Stored data entries
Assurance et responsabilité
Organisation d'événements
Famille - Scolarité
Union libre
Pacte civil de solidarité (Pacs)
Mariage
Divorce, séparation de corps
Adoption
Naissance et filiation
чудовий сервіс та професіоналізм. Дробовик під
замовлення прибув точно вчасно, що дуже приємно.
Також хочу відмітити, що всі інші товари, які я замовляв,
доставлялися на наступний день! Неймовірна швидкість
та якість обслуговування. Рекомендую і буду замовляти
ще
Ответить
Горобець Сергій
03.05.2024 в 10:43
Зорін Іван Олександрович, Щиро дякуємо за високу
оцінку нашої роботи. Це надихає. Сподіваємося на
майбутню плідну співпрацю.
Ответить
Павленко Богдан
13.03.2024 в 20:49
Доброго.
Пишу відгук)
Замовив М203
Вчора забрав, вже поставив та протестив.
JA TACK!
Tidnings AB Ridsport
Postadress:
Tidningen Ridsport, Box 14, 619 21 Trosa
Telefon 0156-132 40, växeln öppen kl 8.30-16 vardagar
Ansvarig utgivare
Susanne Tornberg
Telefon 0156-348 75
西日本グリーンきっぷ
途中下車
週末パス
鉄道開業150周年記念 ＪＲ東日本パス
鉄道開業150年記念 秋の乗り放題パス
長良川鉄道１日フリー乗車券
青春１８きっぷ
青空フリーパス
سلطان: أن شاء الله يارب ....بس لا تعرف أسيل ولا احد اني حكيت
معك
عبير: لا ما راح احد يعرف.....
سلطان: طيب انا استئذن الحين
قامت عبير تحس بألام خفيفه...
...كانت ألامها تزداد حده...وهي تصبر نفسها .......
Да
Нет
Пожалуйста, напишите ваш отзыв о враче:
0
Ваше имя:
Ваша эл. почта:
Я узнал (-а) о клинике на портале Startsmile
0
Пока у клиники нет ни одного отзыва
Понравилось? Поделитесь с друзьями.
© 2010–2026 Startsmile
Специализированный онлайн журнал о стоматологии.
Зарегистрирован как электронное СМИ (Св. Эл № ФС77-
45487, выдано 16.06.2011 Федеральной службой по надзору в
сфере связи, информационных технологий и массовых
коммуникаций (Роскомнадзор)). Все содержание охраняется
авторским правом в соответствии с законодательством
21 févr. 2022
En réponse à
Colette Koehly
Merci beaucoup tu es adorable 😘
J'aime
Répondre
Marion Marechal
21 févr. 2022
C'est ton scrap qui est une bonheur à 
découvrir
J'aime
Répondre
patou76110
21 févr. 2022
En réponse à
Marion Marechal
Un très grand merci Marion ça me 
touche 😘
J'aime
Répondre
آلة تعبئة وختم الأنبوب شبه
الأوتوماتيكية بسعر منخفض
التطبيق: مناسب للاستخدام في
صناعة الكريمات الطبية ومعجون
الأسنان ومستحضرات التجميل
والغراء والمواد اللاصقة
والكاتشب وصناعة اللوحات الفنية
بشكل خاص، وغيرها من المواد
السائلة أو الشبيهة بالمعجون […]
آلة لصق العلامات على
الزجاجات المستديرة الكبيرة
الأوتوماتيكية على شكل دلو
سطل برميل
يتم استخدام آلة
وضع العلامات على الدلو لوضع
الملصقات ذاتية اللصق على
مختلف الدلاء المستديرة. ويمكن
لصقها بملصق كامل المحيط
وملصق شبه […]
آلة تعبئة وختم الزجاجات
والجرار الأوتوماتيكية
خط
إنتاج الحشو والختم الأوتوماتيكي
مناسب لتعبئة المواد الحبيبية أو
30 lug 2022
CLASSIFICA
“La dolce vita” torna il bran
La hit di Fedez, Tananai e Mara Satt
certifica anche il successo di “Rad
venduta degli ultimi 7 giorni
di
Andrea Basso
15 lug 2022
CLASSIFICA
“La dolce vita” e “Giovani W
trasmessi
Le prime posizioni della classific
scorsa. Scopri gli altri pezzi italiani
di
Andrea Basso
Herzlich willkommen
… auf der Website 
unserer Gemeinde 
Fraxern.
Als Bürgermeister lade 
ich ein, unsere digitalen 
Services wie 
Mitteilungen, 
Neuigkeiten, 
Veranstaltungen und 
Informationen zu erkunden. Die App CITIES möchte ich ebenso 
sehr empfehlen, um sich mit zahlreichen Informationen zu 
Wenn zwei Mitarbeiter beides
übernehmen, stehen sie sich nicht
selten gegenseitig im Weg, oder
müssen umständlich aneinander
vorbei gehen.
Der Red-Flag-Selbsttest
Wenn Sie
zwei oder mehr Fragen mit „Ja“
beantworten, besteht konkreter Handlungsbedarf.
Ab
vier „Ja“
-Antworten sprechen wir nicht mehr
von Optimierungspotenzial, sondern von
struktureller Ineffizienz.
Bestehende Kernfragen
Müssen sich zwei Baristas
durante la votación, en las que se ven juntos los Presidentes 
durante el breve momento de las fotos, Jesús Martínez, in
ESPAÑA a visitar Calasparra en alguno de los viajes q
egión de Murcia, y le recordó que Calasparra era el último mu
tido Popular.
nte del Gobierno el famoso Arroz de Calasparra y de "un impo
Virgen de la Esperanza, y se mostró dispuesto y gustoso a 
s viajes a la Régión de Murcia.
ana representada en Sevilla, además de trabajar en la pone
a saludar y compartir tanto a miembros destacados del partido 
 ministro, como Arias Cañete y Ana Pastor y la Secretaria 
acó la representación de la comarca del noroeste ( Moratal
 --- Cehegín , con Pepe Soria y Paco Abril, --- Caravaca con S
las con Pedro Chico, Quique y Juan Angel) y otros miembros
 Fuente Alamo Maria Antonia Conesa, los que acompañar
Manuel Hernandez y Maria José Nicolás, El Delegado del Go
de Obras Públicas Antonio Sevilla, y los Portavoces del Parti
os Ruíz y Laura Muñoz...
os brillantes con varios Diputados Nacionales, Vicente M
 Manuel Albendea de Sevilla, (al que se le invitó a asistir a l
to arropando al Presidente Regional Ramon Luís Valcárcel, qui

◆ What is required ◆
Gather all lines of the records that include the word "الزجاجات".

◆ Response area ◆
الزجاجات المستديرة الكبيرة
آلة تعبئة وختم الزجاجات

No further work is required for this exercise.